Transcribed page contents
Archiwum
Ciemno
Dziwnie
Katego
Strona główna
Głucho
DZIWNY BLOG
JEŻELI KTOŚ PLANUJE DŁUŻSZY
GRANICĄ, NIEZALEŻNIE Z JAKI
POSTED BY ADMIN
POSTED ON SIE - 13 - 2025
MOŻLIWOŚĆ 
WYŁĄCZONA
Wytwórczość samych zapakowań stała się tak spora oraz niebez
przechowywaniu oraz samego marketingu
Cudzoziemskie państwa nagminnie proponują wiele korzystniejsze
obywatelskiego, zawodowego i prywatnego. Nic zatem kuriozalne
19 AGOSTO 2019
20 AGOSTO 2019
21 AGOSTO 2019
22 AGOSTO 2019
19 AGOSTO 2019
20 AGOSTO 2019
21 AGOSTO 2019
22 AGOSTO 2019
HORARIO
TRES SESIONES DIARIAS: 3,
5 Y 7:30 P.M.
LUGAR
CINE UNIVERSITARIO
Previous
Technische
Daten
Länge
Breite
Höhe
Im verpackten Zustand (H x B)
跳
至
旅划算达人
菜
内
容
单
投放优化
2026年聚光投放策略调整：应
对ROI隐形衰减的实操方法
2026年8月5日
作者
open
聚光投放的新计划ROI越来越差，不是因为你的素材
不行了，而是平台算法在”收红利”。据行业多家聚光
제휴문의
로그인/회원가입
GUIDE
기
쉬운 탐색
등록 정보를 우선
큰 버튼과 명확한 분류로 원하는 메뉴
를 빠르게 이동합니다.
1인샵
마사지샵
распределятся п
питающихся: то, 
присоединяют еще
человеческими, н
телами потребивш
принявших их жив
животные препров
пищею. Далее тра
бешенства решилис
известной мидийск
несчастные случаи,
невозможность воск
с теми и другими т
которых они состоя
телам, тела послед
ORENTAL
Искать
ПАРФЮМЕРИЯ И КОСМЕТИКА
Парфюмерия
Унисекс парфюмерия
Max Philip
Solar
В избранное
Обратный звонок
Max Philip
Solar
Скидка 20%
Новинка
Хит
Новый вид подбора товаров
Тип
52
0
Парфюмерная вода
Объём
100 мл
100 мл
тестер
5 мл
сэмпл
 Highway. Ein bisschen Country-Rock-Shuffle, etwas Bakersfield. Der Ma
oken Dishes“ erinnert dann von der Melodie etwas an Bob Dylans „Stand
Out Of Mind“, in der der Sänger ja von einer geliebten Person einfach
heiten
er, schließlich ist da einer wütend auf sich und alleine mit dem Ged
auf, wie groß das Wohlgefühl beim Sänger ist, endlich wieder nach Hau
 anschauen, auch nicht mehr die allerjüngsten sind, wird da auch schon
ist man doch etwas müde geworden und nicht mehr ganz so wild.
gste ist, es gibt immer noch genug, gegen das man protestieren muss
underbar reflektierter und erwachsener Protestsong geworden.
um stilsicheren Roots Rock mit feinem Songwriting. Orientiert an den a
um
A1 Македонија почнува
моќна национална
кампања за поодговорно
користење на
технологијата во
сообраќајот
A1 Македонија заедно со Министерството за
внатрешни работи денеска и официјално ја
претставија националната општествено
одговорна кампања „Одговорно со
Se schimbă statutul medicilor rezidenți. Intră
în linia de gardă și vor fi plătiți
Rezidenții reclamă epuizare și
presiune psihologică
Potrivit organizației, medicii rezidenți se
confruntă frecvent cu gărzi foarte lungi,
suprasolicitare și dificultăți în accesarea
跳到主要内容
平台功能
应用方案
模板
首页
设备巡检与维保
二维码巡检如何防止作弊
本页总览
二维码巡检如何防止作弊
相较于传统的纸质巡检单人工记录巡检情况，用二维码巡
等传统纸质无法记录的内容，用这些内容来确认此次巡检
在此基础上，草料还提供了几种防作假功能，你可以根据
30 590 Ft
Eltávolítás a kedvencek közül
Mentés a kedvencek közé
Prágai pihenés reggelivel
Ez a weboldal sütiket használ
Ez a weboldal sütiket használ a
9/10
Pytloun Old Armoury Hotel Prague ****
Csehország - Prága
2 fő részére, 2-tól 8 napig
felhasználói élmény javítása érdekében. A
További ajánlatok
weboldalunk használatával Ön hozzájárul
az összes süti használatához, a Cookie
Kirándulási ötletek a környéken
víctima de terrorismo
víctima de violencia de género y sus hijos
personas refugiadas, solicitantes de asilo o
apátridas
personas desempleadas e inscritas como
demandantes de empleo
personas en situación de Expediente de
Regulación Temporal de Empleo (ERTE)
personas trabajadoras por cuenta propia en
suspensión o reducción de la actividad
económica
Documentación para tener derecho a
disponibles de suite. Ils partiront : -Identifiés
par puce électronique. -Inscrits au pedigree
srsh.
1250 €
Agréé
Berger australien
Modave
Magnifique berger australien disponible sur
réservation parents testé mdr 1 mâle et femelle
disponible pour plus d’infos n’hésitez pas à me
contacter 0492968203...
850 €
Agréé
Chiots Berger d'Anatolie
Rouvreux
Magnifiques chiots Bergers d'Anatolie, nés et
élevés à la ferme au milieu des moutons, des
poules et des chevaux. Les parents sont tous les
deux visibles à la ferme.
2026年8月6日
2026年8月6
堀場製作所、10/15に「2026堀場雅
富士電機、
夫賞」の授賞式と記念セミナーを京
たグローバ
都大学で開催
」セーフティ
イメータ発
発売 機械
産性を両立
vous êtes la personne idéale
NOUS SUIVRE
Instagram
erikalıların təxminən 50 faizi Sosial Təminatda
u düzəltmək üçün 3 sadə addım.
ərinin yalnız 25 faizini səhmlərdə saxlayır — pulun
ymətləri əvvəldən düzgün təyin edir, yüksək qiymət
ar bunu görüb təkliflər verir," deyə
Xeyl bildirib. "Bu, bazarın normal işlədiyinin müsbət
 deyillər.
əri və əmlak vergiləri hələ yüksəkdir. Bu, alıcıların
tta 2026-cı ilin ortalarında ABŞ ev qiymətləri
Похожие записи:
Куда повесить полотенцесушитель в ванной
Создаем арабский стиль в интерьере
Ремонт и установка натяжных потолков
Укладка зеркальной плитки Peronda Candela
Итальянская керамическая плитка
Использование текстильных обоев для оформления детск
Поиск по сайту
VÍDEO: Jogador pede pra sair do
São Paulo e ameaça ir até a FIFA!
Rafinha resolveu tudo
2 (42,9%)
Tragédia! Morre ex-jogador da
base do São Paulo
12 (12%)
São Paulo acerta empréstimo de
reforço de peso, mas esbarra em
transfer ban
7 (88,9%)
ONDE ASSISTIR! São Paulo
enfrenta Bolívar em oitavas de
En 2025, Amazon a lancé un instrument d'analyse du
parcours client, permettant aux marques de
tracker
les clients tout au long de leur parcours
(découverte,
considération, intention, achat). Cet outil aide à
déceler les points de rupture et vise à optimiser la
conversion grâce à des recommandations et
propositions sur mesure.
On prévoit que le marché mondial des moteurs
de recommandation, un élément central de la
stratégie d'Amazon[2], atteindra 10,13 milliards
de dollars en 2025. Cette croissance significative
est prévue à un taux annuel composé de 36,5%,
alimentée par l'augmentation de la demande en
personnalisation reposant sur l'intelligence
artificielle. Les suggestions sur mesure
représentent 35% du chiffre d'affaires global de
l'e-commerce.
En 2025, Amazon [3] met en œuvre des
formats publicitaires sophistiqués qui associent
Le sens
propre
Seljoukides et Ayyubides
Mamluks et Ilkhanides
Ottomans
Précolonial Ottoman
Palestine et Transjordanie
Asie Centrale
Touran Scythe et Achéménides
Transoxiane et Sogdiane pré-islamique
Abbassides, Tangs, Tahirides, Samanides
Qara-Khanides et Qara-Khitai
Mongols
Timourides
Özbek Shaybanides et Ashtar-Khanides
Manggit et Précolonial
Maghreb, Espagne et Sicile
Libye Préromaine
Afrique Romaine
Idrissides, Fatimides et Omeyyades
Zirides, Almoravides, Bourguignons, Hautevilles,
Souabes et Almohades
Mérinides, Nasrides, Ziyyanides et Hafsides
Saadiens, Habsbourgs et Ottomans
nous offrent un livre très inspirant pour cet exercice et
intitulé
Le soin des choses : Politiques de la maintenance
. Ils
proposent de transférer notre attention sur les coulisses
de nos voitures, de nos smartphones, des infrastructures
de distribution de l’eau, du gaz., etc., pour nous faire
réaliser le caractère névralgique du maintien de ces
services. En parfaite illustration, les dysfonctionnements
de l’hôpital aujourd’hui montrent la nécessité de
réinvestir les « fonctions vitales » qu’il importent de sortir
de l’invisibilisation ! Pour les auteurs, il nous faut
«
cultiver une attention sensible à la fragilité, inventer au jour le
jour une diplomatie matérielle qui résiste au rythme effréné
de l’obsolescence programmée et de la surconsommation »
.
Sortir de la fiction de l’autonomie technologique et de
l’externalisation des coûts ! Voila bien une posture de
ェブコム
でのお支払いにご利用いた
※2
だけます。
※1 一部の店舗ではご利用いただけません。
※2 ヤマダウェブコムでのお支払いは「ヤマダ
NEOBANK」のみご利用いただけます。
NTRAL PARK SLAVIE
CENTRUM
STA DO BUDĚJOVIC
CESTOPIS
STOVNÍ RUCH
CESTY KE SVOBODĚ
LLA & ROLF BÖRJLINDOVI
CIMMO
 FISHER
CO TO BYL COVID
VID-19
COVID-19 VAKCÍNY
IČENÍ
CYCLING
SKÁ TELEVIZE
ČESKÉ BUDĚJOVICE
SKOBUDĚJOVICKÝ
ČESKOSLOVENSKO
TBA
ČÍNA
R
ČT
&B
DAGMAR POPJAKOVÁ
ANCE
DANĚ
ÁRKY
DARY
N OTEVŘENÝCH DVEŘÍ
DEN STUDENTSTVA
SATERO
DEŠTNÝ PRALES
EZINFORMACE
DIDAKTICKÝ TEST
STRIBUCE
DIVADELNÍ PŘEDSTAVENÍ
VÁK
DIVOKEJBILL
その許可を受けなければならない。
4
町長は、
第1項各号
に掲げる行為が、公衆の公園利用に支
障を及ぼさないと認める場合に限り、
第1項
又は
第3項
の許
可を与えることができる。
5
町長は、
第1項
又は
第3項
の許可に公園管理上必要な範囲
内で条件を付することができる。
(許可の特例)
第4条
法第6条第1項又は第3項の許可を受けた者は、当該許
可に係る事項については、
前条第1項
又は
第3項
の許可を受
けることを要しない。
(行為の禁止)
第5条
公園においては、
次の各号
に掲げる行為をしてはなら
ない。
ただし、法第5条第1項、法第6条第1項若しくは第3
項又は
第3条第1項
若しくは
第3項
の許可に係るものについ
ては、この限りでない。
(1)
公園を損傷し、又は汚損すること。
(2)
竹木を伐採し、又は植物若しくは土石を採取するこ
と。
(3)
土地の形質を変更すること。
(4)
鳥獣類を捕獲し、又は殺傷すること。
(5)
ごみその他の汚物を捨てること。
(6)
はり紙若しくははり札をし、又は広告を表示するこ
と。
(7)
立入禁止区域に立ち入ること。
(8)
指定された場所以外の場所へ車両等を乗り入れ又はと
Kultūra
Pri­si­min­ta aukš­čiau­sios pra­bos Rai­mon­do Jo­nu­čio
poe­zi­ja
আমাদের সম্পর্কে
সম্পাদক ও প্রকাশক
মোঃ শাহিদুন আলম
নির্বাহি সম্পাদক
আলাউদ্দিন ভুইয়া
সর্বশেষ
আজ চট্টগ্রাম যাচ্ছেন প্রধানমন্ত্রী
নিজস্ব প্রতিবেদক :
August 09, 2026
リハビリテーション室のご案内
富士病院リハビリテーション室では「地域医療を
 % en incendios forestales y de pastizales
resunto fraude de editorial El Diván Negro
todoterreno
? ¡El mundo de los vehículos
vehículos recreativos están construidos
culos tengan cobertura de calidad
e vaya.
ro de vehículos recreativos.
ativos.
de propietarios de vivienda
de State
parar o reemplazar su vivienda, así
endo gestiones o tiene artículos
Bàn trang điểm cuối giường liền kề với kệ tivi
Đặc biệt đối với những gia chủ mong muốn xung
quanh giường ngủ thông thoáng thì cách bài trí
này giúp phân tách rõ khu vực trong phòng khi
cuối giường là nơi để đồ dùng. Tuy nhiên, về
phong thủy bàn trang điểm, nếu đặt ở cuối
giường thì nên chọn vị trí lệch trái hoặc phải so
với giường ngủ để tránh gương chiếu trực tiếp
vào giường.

### TASK TO COMPLETE
Scan the data above, find each line with "ferme", and copy it.

### ANSWER SECTION
élevés à la ferme au milieu des moutons, des
deux visibles à la ferme.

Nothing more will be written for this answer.